Cursiefje van Frans De Maeseneer
Veronderstel nu eens dat niemand je graag ziet. Dat je geen naam hebt en geen papieren. Dat niemand - helemaal niemand - zegt: mijn kind, mijn moeder, mijn vader, mijn broer, mijn zus. Veronderstel nu eens dat nu eens echt niemand op onze grote planeet je belangrijk genoeg vindt om aan je verjaardag te denken. Veronderstel nu eens dat niemand aanwezig is bij de geboorte van je kind; de biologische vader is immers laf spoorloos. Veronderstel nu eens dat je geen rechtmatig pensioen ontvangt.
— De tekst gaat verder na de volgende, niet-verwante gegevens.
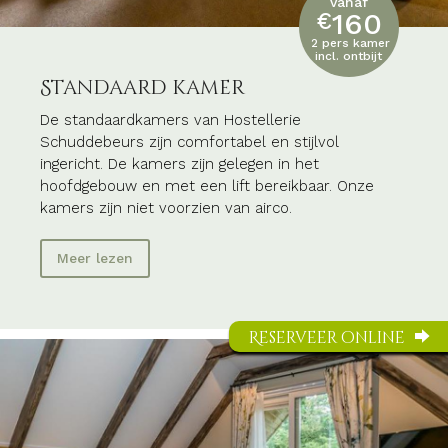
vanaf
160
€
2 pers kamer
incl. ontbijt
Standaard kamer
De standaardkamers van Hostellerie
Schuddebeurs zijn comfortabel en stijlvol
ingericht. De kamers zijn gelegen in het
hoofdgebouw en met een lift bereikbaar.
Onze
kamers zijn niet voorzien van airco.
Meer lezen
Reserveer online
Veronderstel nu eens dat je zwaar ziek bent en niemand voor je telefoneert naar het ziekenhuis. Veronderstel eens dat je een huis zoekt of een home… en overal zijn de wachtlijsten te lang. Veronderstel eens dat je wil geholpen worden of gedepanneerd, maar precies nu zijn alle telefoonlijnen bezet van negen tot zeventien uur. Veronderstel nu eens…
Dat is literatuur die goed past in acties als broederlijk delen en welzijnszorg, voor artsen zonder grenzen en damiaanacties, voor zelfhulpgroepen en palliatieve zorgen en zo meer. Maar als je die lijn moest doortrekken over heel je leven, dan stoort het ons burgerlijk welbehagen. Maar dat is nu precies de garantie van onze authenticiteit. We moeten namelijk ophouden te redeneren en te denken en te handelen alsof het probleem van ondererkenning en onderwaardering van mensen een marginaal fait divers is. Het is de rauwe werkelijkheid van meer dan vijftig procent van onze wereldbevolking. En misschien is deze schatting nog braaf…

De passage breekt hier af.